Yemi Kale, Nigeria’s statistician general and director of the National Bureau of Statistics (NBS) in a chat with Justice Godfrey Okamgba talked on data protection, big data, its advantages and how Nigerians can leverage data for businesses. Excerpts:
All Around us, we observe the quantum leap in the type, size, and scale of data that is being driven by rapid advances in the world of computing. Vast amounts of data are being generated every second of the day, around the globe in various forms and across multiple sectors?
In NBS, we are leveraging this valuable resource to complement our conventional data sources. Data, whether ordinary or what we call big
data, is merely another word for information.
With the latest tools and tech- nology in the market, we no longer have to rely on just sampling or more traditional methods. Instead, we can process datasets in their entirety and gain a far more complete picture of the world around us.
There is currently an ongoing effort in the United Nations Statistical Commission on how we can use big data for official statistics, so very soon Big Data will take greater priority in official statistics.
For us in NBS, what is more, important is that we produce information that accurately reflects reality, conforming to international standards and norms.
Is data properly warehoused in Nigeria? What are your views on this?
NBS is expected to be a repository of all official statistics in the country.
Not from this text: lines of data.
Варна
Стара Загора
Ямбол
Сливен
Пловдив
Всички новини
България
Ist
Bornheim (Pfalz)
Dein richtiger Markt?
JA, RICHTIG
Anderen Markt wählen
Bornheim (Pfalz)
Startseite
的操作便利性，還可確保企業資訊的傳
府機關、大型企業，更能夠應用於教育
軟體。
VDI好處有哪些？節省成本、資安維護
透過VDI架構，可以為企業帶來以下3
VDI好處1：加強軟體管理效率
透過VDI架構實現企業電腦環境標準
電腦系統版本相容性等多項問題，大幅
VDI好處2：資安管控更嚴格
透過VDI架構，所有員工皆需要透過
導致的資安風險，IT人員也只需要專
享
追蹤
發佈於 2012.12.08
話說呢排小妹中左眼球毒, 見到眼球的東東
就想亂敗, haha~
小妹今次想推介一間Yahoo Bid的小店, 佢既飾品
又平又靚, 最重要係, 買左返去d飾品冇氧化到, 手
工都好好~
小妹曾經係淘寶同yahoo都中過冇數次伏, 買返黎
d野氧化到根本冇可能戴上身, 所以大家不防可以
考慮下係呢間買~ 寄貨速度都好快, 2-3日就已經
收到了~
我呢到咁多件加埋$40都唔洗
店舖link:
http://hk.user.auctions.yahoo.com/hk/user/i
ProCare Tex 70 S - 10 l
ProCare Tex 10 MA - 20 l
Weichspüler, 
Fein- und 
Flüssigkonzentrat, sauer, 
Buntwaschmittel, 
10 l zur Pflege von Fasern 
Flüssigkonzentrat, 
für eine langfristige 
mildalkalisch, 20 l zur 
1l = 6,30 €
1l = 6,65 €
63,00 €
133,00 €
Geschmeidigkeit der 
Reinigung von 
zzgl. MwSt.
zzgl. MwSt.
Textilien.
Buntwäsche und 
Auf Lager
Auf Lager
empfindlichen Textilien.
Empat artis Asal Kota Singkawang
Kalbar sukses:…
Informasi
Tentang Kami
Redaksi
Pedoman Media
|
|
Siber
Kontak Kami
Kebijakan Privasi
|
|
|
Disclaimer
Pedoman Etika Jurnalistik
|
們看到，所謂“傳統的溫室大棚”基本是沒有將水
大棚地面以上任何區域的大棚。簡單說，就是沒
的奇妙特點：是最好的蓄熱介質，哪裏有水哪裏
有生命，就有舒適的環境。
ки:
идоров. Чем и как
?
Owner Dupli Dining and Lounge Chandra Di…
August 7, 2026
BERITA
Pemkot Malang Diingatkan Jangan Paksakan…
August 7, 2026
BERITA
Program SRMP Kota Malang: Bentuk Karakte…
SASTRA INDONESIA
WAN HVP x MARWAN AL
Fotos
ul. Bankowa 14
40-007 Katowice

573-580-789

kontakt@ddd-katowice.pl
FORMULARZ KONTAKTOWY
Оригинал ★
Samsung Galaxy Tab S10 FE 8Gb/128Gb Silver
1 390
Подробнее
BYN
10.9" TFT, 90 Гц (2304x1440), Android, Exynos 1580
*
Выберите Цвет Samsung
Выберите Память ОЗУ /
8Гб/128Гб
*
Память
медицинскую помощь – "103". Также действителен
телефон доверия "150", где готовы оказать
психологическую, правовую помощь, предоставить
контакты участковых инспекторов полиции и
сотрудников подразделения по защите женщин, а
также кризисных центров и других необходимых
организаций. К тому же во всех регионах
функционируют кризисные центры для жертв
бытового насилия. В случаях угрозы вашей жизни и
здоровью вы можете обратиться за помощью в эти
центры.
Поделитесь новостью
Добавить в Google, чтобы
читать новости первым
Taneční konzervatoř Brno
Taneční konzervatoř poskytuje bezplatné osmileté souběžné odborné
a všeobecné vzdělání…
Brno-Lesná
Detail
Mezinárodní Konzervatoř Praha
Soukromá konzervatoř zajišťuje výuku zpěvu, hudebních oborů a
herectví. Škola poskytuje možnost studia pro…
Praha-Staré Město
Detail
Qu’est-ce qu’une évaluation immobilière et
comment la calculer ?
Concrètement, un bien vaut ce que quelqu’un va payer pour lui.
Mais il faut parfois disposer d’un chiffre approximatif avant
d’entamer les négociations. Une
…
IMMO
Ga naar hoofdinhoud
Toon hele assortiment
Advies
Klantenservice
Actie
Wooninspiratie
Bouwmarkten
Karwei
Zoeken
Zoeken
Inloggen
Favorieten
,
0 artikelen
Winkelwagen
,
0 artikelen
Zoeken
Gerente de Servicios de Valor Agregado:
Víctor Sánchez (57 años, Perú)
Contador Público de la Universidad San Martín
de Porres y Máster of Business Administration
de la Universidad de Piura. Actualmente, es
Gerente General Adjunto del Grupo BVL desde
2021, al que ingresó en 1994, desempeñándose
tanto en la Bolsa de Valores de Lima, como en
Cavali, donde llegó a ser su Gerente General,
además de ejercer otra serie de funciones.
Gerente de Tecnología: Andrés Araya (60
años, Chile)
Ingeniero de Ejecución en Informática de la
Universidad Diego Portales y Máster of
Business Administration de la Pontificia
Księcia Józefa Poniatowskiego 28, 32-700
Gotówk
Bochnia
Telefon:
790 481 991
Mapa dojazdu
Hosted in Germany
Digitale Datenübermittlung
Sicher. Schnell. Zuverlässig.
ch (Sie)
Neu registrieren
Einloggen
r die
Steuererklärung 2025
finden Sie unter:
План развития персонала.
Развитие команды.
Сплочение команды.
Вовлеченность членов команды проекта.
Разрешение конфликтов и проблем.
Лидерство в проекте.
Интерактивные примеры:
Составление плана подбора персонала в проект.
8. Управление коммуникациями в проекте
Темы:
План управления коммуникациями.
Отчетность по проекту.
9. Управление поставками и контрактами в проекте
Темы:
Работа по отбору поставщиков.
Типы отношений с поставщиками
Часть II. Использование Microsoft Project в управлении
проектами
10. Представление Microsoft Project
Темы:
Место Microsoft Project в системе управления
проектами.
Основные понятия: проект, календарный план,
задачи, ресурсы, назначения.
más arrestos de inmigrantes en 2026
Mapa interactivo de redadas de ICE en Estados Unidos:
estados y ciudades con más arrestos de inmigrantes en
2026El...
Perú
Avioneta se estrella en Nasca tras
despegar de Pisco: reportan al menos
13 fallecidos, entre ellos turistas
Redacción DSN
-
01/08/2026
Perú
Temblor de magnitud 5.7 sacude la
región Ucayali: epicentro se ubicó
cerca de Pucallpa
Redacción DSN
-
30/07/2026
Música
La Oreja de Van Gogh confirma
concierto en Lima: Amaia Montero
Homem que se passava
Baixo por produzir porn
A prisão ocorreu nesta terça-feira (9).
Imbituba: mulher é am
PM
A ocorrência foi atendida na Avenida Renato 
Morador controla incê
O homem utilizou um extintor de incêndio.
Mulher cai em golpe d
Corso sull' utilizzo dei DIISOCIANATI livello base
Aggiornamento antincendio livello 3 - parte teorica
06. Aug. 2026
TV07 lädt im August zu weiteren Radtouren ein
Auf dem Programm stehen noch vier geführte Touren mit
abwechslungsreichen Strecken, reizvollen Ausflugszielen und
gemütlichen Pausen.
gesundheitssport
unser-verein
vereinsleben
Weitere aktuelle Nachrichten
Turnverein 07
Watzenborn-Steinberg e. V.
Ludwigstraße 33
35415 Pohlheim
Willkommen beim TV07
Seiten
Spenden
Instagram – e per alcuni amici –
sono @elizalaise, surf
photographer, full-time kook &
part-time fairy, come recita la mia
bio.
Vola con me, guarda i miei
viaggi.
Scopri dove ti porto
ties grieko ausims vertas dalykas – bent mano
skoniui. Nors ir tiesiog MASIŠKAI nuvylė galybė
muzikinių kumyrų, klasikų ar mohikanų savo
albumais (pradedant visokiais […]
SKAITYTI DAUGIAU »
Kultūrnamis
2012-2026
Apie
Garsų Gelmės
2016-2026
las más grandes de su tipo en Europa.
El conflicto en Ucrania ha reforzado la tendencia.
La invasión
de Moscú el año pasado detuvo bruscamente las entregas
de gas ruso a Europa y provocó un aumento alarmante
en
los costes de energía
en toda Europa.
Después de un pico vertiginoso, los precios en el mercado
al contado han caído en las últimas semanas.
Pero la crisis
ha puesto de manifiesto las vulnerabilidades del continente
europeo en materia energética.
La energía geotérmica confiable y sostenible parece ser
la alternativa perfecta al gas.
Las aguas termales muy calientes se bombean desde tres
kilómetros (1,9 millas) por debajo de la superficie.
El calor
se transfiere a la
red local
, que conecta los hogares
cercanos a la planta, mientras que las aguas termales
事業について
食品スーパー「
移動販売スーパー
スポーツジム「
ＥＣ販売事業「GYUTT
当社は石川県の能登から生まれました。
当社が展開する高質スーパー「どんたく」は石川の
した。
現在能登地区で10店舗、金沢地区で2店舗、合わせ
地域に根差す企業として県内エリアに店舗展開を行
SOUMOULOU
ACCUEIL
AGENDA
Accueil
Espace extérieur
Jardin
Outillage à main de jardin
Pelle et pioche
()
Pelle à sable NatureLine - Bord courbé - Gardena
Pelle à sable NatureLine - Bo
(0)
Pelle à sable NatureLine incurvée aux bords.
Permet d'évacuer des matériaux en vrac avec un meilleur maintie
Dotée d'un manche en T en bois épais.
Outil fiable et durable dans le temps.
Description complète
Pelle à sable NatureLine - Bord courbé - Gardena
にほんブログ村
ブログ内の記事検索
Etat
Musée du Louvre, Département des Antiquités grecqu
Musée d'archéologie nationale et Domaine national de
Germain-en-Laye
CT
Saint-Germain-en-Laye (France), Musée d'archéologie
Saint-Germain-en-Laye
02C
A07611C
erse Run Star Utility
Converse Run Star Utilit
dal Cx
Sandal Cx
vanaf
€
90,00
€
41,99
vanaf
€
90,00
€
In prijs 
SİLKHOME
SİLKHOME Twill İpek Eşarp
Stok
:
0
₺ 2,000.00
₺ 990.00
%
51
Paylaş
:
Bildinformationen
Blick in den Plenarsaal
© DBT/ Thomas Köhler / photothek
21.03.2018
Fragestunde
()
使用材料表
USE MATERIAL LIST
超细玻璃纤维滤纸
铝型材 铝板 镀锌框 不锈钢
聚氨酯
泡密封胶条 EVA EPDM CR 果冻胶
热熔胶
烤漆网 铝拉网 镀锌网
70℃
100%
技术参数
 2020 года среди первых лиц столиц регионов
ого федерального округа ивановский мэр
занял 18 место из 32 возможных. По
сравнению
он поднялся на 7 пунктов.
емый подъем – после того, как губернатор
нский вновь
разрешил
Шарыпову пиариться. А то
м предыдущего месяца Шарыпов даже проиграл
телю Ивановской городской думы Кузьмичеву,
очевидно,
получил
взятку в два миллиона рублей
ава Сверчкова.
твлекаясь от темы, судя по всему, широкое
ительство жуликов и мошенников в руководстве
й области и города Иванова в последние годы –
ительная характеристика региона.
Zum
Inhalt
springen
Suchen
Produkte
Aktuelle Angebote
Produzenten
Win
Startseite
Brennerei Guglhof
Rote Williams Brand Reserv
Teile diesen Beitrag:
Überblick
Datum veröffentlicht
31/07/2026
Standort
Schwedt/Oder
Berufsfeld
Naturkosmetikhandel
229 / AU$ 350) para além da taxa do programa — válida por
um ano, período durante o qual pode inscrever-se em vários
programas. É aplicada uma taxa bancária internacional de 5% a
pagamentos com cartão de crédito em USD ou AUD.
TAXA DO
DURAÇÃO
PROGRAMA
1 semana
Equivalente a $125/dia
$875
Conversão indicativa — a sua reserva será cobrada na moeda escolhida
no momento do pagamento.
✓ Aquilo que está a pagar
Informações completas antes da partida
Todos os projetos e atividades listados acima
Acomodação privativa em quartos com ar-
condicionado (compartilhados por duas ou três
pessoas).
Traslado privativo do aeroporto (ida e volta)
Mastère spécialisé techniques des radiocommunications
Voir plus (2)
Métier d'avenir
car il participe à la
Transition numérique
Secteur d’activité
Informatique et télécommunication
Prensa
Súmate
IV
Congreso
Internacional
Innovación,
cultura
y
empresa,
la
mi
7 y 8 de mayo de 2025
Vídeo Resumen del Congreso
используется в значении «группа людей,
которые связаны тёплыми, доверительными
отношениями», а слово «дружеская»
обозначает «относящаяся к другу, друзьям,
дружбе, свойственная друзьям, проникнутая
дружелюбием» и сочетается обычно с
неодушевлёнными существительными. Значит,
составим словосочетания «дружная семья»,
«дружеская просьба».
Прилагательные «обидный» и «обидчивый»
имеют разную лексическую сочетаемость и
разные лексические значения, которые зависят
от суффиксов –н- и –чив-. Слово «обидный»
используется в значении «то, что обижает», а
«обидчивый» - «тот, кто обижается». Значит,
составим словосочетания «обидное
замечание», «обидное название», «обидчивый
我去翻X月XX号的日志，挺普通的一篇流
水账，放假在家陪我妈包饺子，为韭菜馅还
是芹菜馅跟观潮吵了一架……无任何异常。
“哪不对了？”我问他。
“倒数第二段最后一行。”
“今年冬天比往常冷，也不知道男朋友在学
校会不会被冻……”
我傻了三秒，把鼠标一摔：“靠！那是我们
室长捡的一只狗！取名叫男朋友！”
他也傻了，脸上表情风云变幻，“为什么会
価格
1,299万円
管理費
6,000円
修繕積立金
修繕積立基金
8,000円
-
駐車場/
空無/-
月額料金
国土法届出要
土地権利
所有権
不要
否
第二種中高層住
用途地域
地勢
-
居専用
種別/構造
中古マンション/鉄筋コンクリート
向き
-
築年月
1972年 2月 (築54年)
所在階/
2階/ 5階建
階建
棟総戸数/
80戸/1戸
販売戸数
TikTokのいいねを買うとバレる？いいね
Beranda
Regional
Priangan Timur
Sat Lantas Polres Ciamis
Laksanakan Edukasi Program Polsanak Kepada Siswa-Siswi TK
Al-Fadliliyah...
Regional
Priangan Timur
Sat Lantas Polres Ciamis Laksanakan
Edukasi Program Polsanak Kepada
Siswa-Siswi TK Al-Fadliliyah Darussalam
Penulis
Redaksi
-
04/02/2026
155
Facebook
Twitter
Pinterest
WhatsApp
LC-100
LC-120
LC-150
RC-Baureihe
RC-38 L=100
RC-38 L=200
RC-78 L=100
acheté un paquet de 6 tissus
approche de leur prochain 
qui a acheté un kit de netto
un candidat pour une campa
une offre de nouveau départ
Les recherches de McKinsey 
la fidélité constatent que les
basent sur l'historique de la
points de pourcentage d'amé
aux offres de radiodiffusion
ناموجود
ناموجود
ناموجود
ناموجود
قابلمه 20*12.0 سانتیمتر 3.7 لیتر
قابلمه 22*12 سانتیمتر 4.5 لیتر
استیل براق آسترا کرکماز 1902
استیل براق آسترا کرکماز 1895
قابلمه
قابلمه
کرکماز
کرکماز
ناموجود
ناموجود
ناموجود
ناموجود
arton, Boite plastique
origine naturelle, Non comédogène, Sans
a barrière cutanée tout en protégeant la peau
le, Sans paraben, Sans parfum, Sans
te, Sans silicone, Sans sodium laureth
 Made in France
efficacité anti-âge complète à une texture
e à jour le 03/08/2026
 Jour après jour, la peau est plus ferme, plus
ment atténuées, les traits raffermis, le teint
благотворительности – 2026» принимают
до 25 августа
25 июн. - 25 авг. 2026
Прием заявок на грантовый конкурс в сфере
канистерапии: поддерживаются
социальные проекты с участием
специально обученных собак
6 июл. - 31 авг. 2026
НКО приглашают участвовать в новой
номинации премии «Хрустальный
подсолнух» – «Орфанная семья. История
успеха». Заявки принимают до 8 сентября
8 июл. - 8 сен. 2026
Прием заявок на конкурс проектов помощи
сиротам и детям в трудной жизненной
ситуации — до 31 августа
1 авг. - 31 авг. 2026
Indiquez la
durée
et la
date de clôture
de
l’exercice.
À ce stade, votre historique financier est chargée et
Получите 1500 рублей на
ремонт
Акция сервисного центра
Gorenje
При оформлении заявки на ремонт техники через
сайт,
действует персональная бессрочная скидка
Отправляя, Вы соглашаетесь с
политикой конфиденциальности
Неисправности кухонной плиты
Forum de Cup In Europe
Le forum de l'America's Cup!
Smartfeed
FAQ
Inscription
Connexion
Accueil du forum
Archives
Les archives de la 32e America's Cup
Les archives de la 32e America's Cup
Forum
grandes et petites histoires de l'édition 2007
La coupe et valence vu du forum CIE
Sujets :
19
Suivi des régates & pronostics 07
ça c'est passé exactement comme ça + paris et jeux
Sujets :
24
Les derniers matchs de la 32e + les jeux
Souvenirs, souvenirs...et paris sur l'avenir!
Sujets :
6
We already have a sound IT infrastructure for managing and warehousing this data.
A good look at our website, which has a data portal that hosts most of the datasets we publish. We also have other databases and portals where we host more disaggregated datasets (Micro-data), specifically for researchers who intend to do a more rigorous analysis.
At the same time, all the statistics we collect are also published and open to the public and can be found in our online e-library. So, the infrastructure is definitely in place. However, there is always an ongoing work to arrange and organize these datasets into more easily accessible and user-friendly formats.
A good example of this is re- cently uploaded Trade database, which makes it easy for users to get information on Nigeria’s trade with other countries, specifically showing the types of items or goods traded, as well as the value of those goods.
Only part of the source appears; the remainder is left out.